Activity: Output each entry below as it stands, leaving out every picture.
....
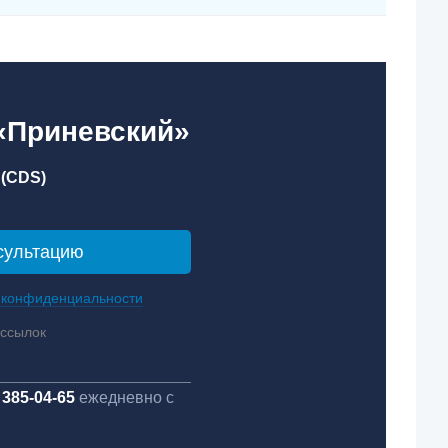
 «Приневский»
(CDS)
 конфиденциальности
ассылок
 385-04-65
ежедневно с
....
Solution to the exercise:
 «Приневский»
(CDS)
 конфиденциальности
ассылок
 385-04-65
ежедневно с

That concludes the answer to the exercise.